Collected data
==============================
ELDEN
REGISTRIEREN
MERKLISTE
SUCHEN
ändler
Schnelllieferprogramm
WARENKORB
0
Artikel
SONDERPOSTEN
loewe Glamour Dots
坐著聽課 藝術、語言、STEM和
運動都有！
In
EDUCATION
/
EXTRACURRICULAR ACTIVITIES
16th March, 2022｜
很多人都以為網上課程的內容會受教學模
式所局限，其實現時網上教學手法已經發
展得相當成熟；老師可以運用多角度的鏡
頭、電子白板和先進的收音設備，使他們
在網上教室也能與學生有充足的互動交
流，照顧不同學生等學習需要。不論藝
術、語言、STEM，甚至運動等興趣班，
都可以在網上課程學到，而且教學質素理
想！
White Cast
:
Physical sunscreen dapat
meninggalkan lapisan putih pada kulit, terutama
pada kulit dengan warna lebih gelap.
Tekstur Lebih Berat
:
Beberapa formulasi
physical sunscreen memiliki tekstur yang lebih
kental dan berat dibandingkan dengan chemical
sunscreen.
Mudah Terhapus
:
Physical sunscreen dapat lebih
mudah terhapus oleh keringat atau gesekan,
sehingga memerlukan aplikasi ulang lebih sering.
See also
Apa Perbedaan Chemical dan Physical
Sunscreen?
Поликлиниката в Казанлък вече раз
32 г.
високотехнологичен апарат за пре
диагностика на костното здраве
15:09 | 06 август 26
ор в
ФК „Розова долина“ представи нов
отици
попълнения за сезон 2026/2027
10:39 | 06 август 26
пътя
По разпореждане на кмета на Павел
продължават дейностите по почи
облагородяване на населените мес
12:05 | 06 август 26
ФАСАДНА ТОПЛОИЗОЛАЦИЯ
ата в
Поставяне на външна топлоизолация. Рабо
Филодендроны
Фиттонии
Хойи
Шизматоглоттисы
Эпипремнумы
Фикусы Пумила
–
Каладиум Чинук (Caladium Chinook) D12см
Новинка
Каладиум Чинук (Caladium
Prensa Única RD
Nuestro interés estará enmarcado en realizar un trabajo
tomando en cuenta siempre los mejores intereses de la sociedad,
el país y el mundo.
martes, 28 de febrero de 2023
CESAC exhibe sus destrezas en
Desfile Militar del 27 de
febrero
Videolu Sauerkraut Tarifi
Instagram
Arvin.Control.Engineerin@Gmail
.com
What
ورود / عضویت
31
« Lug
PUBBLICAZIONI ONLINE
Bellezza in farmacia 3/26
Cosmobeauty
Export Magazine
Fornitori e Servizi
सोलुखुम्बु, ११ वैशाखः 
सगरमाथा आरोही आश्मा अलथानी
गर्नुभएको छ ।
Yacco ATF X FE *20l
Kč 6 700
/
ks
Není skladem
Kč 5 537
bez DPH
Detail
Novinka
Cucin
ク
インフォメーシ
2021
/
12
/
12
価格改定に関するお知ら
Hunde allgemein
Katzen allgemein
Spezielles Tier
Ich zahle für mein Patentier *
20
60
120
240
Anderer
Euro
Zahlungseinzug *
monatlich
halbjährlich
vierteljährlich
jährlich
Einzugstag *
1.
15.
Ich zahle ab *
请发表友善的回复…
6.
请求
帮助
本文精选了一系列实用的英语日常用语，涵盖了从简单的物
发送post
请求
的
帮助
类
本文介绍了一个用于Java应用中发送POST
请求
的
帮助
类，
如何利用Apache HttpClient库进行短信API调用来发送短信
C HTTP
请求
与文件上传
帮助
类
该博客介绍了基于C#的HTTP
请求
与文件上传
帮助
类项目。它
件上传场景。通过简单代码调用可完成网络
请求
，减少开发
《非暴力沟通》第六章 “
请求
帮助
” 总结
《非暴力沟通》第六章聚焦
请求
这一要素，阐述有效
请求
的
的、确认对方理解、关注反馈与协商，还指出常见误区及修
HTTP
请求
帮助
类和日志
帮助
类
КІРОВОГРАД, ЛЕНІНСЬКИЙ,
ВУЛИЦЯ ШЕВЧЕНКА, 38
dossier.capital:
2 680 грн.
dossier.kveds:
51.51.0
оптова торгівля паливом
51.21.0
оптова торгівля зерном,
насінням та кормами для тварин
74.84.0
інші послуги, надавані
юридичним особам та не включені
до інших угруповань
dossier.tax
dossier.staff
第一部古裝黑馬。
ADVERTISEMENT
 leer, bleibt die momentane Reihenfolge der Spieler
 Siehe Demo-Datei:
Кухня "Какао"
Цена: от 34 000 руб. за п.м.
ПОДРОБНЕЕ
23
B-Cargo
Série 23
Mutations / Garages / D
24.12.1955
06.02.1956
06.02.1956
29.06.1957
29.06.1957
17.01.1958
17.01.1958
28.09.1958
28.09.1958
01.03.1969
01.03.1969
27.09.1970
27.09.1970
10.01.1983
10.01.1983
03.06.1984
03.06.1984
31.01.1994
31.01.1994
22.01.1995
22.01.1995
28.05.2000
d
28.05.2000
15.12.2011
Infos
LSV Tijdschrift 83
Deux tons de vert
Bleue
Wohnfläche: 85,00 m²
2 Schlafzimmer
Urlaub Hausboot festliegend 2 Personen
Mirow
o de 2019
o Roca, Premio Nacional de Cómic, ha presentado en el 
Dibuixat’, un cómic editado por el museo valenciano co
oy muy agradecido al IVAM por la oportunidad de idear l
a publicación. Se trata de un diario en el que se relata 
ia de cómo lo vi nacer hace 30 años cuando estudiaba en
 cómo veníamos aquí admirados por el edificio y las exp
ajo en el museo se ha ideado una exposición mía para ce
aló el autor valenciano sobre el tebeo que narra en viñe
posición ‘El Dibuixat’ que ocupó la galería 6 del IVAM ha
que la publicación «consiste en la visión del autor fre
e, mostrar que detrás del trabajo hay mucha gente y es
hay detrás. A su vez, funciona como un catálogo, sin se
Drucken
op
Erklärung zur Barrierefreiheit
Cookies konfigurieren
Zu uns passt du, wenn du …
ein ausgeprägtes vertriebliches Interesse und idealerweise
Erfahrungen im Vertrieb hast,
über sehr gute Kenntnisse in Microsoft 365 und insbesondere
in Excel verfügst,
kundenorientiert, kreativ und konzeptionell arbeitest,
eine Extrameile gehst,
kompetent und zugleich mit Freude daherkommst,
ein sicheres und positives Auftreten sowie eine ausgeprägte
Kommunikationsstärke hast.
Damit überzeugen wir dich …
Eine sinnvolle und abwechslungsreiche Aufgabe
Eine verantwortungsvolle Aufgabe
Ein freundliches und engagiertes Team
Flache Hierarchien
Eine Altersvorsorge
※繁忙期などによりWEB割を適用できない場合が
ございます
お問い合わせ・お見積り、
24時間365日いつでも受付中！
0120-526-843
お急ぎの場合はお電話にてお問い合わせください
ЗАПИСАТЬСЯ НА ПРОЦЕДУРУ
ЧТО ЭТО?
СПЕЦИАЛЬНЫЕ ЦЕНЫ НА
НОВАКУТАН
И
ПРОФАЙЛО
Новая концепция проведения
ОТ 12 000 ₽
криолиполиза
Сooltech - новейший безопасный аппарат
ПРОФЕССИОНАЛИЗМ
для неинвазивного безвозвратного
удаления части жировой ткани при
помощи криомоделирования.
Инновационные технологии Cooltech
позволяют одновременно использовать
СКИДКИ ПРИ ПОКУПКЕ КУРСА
==============================
#### [AIM OF THE TASK]
Retype each line above with no alterations.

#### [REPLY]
ELDEN
REGISTRIEREN
MERKLISTE
SUCHEN
ändler
Schnelllieferprogramm
WARENKORB
0
Artikel
SONDERPOSTEN
loewe Glamour Dots
坐著聽課 藝術、語言、STEM和
運動都有！
In
EDUCATION
/
EXTRACURRICULAR ACTIVITIES
16th March, 2022｜
很多人都以為網上課程的內容會受教學模
式所局限，其實現時網上教學手法已經發
展得相當成熟；老師可以運用多角度的鏡
頭、電子白板和先進的收音設備，使他們
在網上教室也能與學生有充足的互動交
流，照顧不同學生等學習需要。不論藝
術、語言、STEM，甚至運動等興趣班，
都可以在網上課程學到，而且教學質素理
想！
White Cast
:
Physical sunscreen dapat
meninggalkan lapisan putih pada kulit, terutama
pada kulit dengan warna lebih gelap.
Tekstur Lebih Berat
:
Beberapa formulasi
physical sunscreen memiliki tekstur yang lebih
kental dan berat dibandingkan dengan chemical
sunscreen.
Mudah Terhapus
:
Physical sunscreen dapat lebih
mudah terhapus oleh keringat atau gesekan,
sehingga memerlukan aplikasi ulang lebih sering.
See also
Apa Perbedaan Chemical dan Physical
Sunscreen?
Поликлиниката в Казанлък вече раз
32 г.
високотехнологичен апарат за пре
диагностика на костното здраве
15:09 | 06 август 26
ор в
ФК „Розова долина“ представи нов
отици
попълнения за сезон 2026/2027
10:39 | 06 август 26
пътя
По разпореждане на кмета на Павел
продължават дейностите по почи
облагородяване на населените мес
12:05 | 06 август 26
ФАСАДНА ТОПЛОИЗОЛАЦИЯ
ата в
Поставяне на външна топлоизолация. Рабо
Филодендроны
Фиттонии
Хойи
Шизматоглоттисы
Эпипремнумы
Фикусы Пумила
–
Каладиум Чинук (Caladium Chinook) D12см
Новинка
Каладиум Чинук (Caladium
Prensa Única RD
Nuestro interés estará enmarcado en realizar un trabajo
tomando en cuenta siempre los mejores intereses de la sociedad,
el país y el mundo.
martes, 28 de febrero de 2023
CESAC exhibe sus destrezas en
Desfile Militar del 27 de
febrero
Videolu Sauerkraut Tarifi
Instagram
Arvin.Control.Engineerin@Gmail
.com
What
ورود / عضویت
31
« Lug
PUBBLICAZIONI ONLINE
Bellezza in farmacia 3/26
Cosmobeauty
Export Magazine
Fornitori e Servizi
सोलुखुम्बु, ११ वैशाखः 
सगरमाथा आरोही आश्मा अलथानी
गर्नुभएको छ ।
Yacco ATF X FE *20l
Kč 6 700
/
ks
Není skladem
Kč 5 537
bez DPH
Detail
Novinka
Cucin
ク
インフォメーシ
2021
/
12
/
12
価格改定に関するお知ら
Hunde allgemein
Katzen allgemein
Spezielles Tier
Ich zahle für mein Patentier *
20
60
120
240
Anderer
Euro
Zahlungseinzug *
monatlich
halbjährlich
vierteljährlich
jährlich
Einzugstag *
1.
15.
Ich zahle ab *
请发表友善的回复…
6.
请求
帮助
本文精选了一系列实用的英语日常用语，涵盖了从简单的物
发送post
请求
的
帮助
类
本文介绍了一个用于Java应用中发送POST
请求
的
帮助
类，
如何利用Apache HttpClient库进行短信API调用来发送短信
C HTTP
请求
与文件上传
帮助
类
该博客介绍了基于C#的HTTP
请求
与文件上传
帮助
类项目。它
件上传场景。通过简单代码调用可完成网络
请求
，减少开发
《非暴力沟通》第六章 “
请求
帮助
” 总结
《非暴力沟通》第六章聚焦
请求
这一要素，阐述有效
请求
的
的、确认对方理解、关注反馈与协商，还指出常见误区及修
HTTP
请求
帮助
类和日志
帮助
类
КІРОВОГРАД, ЛЕНІНСЬКИЙ,
ВУЛИЦЯ ШЕВЧЕНКА, 38
dossier.capital:
2 680 грн.
dossier.kveds:
51.51.0
оптова торгівля паливом
51.21.0
оптова торгівля зерном,
насінням та кормами для тварин
74.84.0
інші послуги, надавані
юридичним особам та не включені
до інших угруповань
dossier.tax
dossier.staff
第一部古裝黑馬。
ADVERTISEMENT
 leer, bleibt die momentane Reihenfolge der Spieler
 Siehe Demo-Datei:
Кухня "Какао"
Цена: от 34 000 руб. за п.м.
ПОДРОБНЕЕ
23
B-Cargo
Série 23
Mutations / Garages / D
24.12.1955
06.02.1956
06.02.1956
29.06.1957
29.06.1957
17.01.1958
17.01.1958
28.09.1958
28.09.1958
01.03.1969
01.03.1969
27.09.1970
27.09.1970
10.01.1983
10.01.1983
03.06.1984
03.06.1984
31.01.1994
31.01.1994
22.01.1995
22.01.1995
28.05.2000
d
28.05.2000
15.12.2011
Infos
LSV Tijdschrift 83
Deux tons de vert
Bleue
Wohnfläche: 85,00 m²
2 Schlafzimmer
Urlaub Hausboot festliegend 2 Personen
Mirow
o de 2019
o Roca, Premio Nacional de Cómic, ha presentado en el 
Dibuixat’, un cómic editado por el museo valenciano co
oy muy agradecido al IVAM por la oportunidad de idear l
a publicación. Se trata de un diario en el que se relata 
ia de cómo lo vi nacer hace 30 años cuando estudiaba en
 cómo veníamos aquí admirados por el edificio y las exp
ajo en el museo se ha ideado una exposición mía para ce
aló el autor valenciano sobre el tebeo que narra en viñe
posición ‘El Dibuixat’ que ocupó la galería 6 del IVAM ha
que la publicación «consiste en la visión del autor fre
e, mostrar que detrás del trabajo hay mucha gente y es
hay detrás. A su vez, funciona como un catálogo, sin se
Drucken
op
Erklärung zur Barrierefreiheit
Cookies konfigurieren
Zu uns passt du, wenn du …
ein ausgeprägtes vertriebliches Interesse und idealerweise
Erfahrungen im Vertrieb hast,
über sehr gute Kenntnisse in Microsoft 365 und insbesondere
in Excel verfügst,
kundenorientiert, kreativ und konzeptionell arbeitest,
eine Extrameile gehst,
kompetent und zugleich mit Freude daherkommst,
ein sicheres und positives Auftreten sowie eine ausgeprägte
Kommunikationsstärke hast.
Damit überzeugen wir dich …
Eine sinnvolle und abwechslungsreiche Aufgabe
Eine verantwortungsvolle Aufgabe
Ein freundliches und engagiertes Team
Flache Hierarchien
Eine Altersvorsorge
※繁忙期などによりWEB割を適用できない場合が
ございます
お問い合わせ・お見積り、
24時間365日いつでも受付中！
0120-526-843
お急ぎの場合はお電話にてお問い合わせください
ЗАПИСАТЬСЯ НА ПРОЦЕДУРУ
ЧТО ЭТО?
СПЕЦИАЛЬНЫЕ ЦЕНЫ НА
НОВАКУТАН
И
ПРОФАЙЛО
Новая концепция проведения
ОТ 12 000 ₽
криолиполиза
Сooltech - новейший безопасный аппарат
ПРОФЕССИОНАЛИЗМ
для неинвазивного безвозвратного
удаления части жировой ткани при
помощи криомоделирования.
Инновационные технологии Cooltech
позволяют одновременно использовать
СКИДКИ ПРИ ПОКУПКЕ КУРСА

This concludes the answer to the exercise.